Seed World

Cracking the Tombstone – Did Common Sense Prevail?

Lo and behold, the long-awaited draft regulation for new genomic techniques (NGTs) is out. On the 5th of July 2023, almost five years after we thought the European Court of Justice carried EU plant breeding innovation to the grave, the EU Commission published its proposal for this regulation. We now have at least an idea of where we’re heading on this contentious topic.

The EU Commission’s proposal on NGTs wants to group plants developed through NGTs into two different categories. All NGT plants need to undergo a verification process to test if they meet the equivalence criteria to be dubbed “conventional-like” plants, i.e.: plants that could also result from older breeding methods or natural processes. These are Category 1 plants. If NGT plants do not meet those criteria, they are Category 2 and will be considered GMOs and authorized under an adapted GMO risk assessment procedure.

In my opinion, it is fully justified and long overdue to separate the conventional-like NGTs from the extremely cumbersome approval requirements of transgenic GMOs. But, as always, the requirements need to be based on sound science. The regulatory framework needs to be tailor-made to the different profiles of these plants. It is imperative that the verification procedure is efficient and based on scientific criteria to make sure that we end up with a simple administrative process.

With the massive challenges ahead (climate change, population growth, urbanization, changing diets, and others), we will need to enable and encourage the development of NGT plant varieties by all breeders, small and large, from both the public and private sectors. Europe is known for its diverse breeding sector, and we will need to empower all actors in finding solutions.

Unfortunately, there are several inconsistencies in the proposal. One of them is that the “conventional-like” NGT plants would still face specific requirements different from those for plants resulting from conventional breeding including their prohibition for organic farming and specific seed bag labelling.

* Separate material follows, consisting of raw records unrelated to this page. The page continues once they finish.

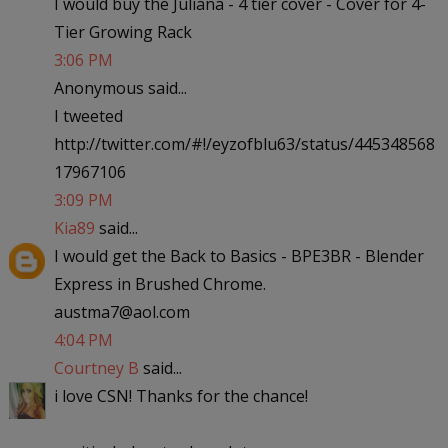
I would buy the Juliana - 4 tier cover - Cover for 4-
Tier Growing Rack
3:06 PM
Anonymous said...
I tweeted
http://twitter.com/#!/eyzofblu63/status/445348568
17967106
3:09 PM
Kia89
said...
I would get the Back to Basics - BPE3BR - Blender
Express in Brushed Chrome.
austma7@aol.com
4:04 PM
Courtney B
said...
i love CSN! Thanks for the chance!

If you ask me, these components of the proposal don’t make any sense. Already by the name “conventional-like”, the proposal indicates that these varieties are similar to what can be achieved via current ‘conventional’ plant breeding methods. By separating them and forbidding their use to organic farmers, a regulation would prevent a decent chunk of farmers from using the best germplasm. I know that there are organic farmers out there who would love to use the best and newest varieties on their farm and are thoroughly unhappy about this discrimination. Shouldn’t it be up to each farmer to be able to choose which varieties fit best with her or his production system?

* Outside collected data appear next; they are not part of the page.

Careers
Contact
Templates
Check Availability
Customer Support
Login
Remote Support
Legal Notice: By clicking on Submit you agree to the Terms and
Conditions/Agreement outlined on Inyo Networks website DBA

If you expect changes now, hold your horses; we’re not there yet. There are still several snags ahead. One of them is that this text by the EU Commission is ‘merely’ a proposal. A few other bodies need to review it before we will see any new Regulation. First, the European Parliament will need to discuss it, followed by the European Council. The goal is to achieve a text that is approved by all three bodies. This will take a considerable amount of time and effort. Seeing that the EU elections are in June 2024, it is pretty challenging and needs strong political commitment to advance on this proposal before then.

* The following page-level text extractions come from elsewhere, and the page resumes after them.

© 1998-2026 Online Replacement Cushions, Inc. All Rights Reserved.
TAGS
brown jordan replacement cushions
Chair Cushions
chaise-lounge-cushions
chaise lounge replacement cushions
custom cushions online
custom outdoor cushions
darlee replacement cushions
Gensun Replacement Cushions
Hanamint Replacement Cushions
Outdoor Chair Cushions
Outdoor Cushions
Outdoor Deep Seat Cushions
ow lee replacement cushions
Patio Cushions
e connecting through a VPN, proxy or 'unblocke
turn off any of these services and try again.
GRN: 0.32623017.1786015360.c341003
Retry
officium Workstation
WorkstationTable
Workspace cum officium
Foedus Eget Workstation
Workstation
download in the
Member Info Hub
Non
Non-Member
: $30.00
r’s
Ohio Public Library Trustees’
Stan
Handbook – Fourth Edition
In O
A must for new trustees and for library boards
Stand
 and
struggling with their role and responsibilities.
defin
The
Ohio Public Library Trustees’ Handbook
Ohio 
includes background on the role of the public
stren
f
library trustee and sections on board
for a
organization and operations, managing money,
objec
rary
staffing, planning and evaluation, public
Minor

There is also a huge risk that this (again) becomes politicised. As with other dossiers, the NGO’s will likely make the regulatory process so incredibly complex and, as such, so incredibly expensive that only those with the deepest pockets will be able to afford to create new and better varieties with gene-editing. Isn’t it better to have a wide variety of organizations that can help mitigate climate change and population increase by creating better and climate-proof varieties? My advice is: let’s make sure they can, and let’s not block this opportunity. We need all the help we can get.